In an effort to prevent potential negative outcome of students in distress, the enclosed statement was generated as a guide for faculty to consider including in their syllabi.
Diminished mental health, including significant stress, mood changes, excessive worry, or problems with eating and/or sleeping can interfere with optimal academic performance. The source of symptoms might be related to your course work; if so, please speak with me. However, problems with relationships, family worries, loss, or a personal struggle or crisis can also contribute to decreased academic performance.
Ithaca College provides cost-free mental health services through the Center for Counseling and Psychological Services (CAPS) to help you manage personal challenges that threaten your personal or academic well-being.
In the event I suspect you need additional support, expect that I will express to you my concerns and the reasons for them. It is not my intent to know the details of what might be troubling you, but simply to let you know I am concerned and that help (e.g., CAPS, Health Center, Chaplains, etc.), if needed, is available.
Remember, getting help is a smart and courageous thing to do -- for yourself and for your loved ones.
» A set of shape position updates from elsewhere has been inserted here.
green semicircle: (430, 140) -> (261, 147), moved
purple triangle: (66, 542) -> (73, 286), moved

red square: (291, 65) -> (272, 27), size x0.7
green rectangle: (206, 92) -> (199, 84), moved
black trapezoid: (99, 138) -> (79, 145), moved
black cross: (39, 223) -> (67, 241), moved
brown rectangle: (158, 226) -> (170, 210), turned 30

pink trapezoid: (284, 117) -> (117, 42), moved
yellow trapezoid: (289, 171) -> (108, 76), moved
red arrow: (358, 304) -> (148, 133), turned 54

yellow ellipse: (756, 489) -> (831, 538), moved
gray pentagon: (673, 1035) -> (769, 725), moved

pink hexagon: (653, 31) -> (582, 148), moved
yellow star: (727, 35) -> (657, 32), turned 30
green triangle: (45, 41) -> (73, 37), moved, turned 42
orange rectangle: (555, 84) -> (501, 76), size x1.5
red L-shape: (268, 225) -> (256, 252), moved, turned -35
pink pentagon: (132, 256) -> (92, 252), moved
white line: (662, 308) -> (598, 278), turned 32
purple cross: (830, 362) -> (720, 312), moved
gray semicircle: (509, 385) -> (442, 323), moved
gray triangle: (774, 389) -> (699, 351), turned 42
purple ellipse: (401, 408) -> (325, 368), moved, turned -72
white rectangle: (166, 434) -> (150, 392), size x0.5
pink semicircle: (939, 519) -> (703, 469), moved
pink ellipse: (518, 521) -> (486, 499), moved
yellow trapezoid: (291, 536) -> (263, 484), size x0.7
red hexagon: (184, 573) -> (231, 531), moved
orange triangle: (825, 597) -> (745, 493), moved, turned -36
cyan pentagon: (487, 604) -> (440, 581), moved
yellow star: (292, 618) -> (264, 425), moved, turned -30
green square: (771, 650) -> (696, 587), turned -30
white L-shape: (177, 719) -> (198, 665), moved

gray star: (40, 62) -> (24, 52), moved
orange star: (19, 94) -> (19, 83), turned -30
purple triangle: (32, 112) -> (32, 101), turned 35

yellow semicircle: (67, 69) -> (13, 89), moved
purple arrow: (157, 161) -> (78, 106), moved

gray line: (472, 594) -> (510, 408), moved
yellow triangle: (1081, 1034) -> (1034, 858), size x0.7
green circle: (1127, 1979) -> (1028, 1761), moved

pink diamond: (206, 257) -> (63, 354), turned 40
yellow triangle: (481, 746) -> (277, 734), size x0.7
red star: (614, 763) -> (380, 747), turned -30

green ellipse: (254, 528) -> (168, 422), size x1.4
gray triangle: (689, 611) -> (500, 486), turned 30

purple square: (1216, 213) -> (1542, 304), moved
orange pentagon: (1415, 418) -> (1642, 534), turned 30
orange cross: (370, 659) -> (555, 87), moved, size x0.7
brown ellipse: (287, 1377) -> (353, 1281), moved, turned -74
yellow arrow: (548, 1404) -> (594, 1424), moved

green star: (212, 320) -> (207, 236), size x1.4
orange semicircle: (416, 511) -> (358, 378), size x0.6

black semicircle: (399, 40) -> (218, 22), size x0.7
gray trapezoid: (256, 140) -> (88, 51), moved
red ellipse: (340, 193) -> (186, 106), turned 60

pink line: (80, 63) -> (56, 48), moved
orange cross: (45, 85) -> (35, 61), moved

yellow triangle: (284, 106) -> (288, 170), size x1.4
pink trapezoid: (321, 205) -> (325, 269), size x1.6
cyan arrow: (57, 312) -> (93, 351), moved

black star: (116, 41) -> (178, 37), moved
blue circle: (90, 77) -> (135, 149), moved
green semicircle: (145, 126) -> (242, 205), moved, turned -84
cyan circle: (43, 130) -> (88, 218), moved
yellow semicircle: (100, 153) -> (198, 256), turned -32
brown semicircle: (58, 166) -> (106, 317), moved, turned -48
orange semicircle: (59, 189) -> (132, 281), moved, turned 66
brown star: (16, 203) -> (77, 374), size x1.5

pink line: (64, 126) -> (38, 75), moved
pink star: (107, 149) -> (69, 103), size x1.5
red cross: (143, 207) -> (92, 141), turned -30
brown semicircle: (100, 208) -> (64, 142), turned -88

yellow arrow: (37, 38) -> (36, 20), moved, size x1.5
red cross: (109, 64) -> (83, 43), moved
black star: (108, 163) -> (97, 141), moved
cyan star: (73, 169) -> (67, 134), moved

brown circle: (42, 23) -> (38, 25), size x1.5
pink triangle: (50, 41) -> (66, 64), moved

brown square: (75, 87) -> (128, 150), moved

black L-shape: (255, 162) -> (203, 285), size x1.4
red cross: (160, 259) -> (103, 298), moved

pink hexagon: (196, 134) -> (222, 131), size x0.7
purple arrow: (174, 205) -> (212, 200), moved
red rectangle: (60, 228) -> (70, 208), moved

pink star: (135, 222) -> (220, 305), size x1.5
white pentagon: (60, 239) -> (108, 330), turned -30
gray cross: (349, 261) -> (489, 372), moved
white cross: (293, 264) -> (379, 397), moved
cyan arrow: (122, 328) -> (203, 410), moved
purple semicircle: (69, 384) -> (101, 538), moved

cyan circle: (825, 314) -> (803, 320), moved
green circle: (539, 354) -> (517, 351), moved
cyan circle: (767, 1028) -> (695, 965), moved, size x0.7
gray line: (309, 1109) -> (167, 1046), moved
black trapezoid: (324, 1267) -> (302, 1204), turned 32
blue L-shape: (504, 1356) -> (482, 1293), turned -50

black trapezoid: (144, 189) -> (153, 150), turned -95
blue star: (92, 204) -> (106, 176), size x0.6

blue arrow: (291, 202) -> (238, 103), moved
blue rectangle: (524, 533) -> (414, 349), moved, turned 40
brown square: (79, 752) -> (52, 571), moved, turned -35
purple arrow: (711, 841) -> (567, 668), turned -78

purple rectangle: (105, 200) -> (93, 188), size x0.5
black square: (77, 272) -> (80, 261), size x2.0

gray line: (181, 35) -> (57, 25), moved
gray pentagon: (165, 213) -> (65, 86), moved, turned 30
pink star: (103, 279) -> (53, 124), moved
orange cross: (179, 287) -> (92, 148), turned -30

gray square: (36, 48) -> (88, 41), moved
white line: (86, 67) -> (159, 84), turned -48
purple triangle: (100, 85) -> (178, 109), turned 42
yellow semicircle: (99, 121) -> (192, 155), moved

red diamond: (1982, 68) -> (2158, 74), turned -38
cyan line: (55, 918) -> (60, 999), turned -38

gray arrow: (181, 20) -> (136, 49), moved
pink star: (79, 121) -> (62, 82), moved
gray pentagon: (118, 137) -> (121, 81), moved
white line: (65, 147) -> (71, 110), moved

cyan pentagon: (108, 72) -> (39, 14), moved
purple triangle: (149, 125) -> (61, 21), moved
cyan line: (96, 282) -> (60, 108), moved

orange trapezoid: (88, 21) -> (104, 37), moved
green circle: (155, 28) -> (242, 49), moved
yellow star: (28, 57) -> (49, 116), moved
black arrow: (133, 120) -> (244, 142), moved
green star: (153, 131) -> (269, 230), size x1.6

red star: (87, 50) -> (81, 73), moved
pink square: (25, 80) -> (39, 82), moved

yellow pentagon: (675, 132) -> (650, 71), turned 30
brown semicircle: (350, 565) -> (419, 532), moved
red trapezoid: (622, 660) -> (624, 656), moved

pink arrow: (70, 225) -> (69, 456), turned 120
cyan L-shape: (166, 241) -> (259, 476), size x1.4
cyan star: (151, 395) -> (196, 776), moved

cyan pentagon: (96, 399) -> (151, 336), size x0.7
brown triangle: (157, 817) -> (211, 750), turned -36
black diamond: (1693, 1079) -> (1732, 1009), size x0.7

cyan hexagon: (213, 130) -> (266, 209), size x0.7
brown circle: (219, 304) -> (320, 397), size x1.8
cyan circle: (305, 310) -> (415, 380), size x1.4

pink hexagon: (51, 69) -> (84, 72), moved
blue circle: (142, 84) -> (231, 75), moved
Imagine the spontaneous dialogue that ensues on the first day of class following the open-ended question: “what keeps people from seeking counseling when its benefits have been proven?” or, “what are some of the things you‘ve heard from others that reinforce the stigma about accessing mental health care?”
Reducing the stigma about accessing mental health care can lead to a culture on the IC campus where students seek professional help when it is needed. We invite you to work with us toward reducing the stigma about accessing mental health care so that students are not afraid to seek professional help by adding a statement (draft attached) to your syllabus about mental health care.